Javadocs: MutableSet , UnifiedSet , UnifiedSetWithHashingStrategy , HashingStrategy , Sets , reject , removeIf Javadocs: MutableSetUnifiedSetUnifiedSetWithHashingStrategyHashingStrategySetsrejectremoveIf

Note: I am a committer on Eclipse Collections 注意:我是Eclipse Collections的提交者

Comparing 对比

You can achieve this without the use of any library, just using java's Comparator 你可以在不使用任何库的情况下实现这一点,只需使用java的Comparator即可

For instance, with the following object 例如,使用以下对象

public class A {
    private String a;
    private Double b;
    private String c;
    private int d;
    // getters and setters
}

You can use a comparator like 你可以使用像这样的比较器

Comparator<AA> comparator = Comparator.comparing(AA::getA)
        .thenComparing(AA::getB)
        .thenComparingInt(AA::getD);

This compares the fields a , b and the int d , skipping c . 这比较了字段ab和int d ,跳过c

The only problem here is that this won't work with null values. 这里唯一的问题是这不适用于空值。


Comparing nulls 比较空值

One possible solution to do a fine grained configuration, that is allow to check for specific null fields is using a Comparator class similar to: 进行细粒度配置的一种可能的解决方案是允许检查特定的空字段,使用的Comparator类类似于:

// Comparator for properties only, only writed to be used with Comparator#comparing
public final class PropertyNullComparator<T extends Comparable<? super T>> 
                                            implements Comparator<Object> {
    private PropertyNullComparator() {  }
    public static <T extends Comparable<? super T>> PropertyNullComparator<T> of() {
        return new PropertyNullComparator<>();
    }
    @Override
    public int compare(Object o1, Object o2) {
        if (o1 != null && o2 != null) {
            if (o1 instanceof Comparable) {
                @SuppressWarnings({ "unchecked" })
                Comparable<Object> comparable = (Comparable<Object>) o1;
                return comparable.compareTo(o2);
            } else {
                // this will throw a ccn exception when object is not comparable
                @SuppressWarnings({ "unchecked" })
                Comparable<Object> comparable = (Comparable<Object>) o2;
                return comparable.compareTo(o1) * -1; // * -1 to keep order
            }
        } else {
            return o1 == o2 ? 0 : (o1 == null ? -1 : 1); // nulls first
        }
    }
}

This way you can use a comparator specifying the allowed null fields. 这样,您可以使用指定允许的空字段的比较器。

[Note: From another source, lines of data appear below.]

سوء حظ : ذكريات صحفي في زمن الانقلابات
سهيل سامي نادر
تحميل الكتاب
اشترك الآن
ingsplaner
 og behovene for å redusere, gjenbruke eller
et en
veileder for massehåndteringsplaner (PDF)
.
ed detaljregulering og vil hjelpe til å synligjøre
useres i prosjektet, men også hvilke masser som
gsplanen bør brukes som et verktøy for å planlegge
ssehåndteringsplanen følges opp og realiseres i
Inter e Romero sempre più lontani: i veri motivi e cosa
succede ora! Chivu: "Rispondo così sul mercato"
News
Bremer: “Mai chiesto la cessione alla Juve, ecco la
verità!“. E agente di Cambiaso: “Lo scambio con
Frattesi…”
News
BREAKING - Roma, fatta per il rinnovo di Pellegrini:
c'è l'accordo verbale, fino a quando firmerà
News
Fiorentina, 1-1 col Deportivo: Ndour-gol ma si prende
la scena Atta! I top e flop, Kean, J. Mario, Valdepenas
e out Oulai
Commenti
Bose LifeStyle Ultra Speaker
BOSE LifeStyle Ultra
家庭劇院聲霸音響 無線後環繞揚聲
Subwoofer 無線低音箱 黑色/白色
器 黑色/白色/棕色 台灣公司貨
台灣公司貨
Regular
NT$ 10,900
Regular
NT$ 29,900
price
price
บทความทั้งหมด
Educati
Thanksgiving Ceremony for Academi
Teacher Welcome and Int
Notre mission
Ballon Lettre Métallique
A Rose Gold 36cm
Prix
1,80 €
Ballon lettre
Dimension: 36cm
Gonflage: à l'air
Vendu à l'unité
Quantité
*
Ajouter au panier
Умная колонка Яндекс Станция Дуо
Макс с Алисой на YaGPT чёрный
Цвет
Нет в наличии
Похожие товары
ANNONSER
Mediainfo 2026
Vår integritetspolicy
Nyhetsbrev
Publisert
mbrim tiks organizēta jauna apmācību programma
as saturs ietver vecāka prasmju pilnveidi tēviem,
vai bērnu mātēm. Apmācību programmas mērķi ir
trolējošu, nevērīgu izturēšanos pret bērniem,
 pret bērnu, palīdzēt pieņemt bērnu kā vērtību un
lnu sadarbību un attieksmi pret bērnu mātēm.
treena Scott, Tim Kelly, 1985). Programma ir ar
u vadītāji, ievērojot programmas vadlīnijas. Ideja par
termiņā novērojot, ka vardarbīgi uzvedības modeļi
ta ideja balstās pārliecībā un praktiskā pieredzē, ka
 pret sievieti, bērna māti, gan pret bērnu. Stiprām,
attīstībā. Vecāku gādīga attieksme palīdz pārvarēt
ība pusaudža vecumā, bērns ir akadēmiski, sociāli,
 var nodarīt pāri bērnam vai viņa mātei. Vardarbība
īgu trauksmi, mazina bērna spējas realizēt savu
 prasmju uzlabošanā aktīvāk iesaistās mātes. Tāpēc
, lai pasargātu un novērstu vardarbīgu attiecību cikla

Comparator<AA> comparator = Comparator.comparing(AA::getA)
        .thenComparing(AA::getB, PropertyNullComparator.of())
        .thenComparingInt(AA::getD);

If you don't want to define a custom comparator you can use something like: 如果您不想定义自定义比较器,可以使用以下内容:

Comparator<AA> comparator = Comparator.comparing(AA::getA)
        .thenComparing(AA::getB, Comparator.nullsFirst(Comparator.naturalOrder()))
        .thenComparingInt(AA::getD);

Difference method 差异法

The difference (A - B) method could be implemented using two TreeSets . 可以使用两个TreeSets实现差异(A-B)方法。

static <T> TreeSet<T> difference(Collection<T> c1, 
                                 Collection<T> c2, 
                                 Comparator<T> comparator) {
    TreeSet<T> treeSet1 = new TreeSet<>(comparator); treeSet1.addAll(c1);
    if (treeSet1.size() > c2.size()) {
        treeSet1.removeAll(c2);
    } else {
        TreeSet<T> treeSet2 = new TreeSet<>(comparator); treeSet2.addAll(c2);
        treeSet1.removeAll(treeSet2);
    }
    return treeSet1;
}

note: a TreeSet makes sense to be used since we are talking of uniqueness with a specific comparator. 注意: TreeSet是有意义的,因为我们正在谈论与特定比较器的唯一性。 Also could perform better, the contains method of TreeSet is O(log(n)) , compared to a common ArrayList that is O(n) . 也可以执行得更好, TreeSetcontains方法是O(log(n)) ,与常见的ArrayListO(n)

Why only a TreeSet is used when treeSet1.size() > c2.size() , this is because when the condition is not met, the TreeSet#removeAll , uses the contains method of the second collection, this second collection could be any java collection and its contains method its not guaranteed to work exactly the same as the contains of the first TreeSet (with custom comparator). 为什么在treeSet1.size() > c2.size()时只使用TreeSet ,这是因为当条件不满足时, TreeSet#removeAll ,使用第二个集合的contains方法,这个第二个集合可以是任何java集合及其contains方法不能保证与第一个TreeSetcontains完全相同(使用自定义比较器)。


Edit (Given the more context of the question) 编辑(考虑到问题的更多背景)

Since collection1 is a set that could contains repeated elements acording to the custom equals (not the equals of the object) the solution already provided in the question could be used, since it does exactly that, without modifying any of the input collections and creating a new output set. 由于collection1是一个可以包含自定义equals (而不是对象的equals )的重复元素的集合,因此可以使用问题中已经提供的解决方案,因为它确实可以使用,而无需修改任何输入集合并创建新的输出集。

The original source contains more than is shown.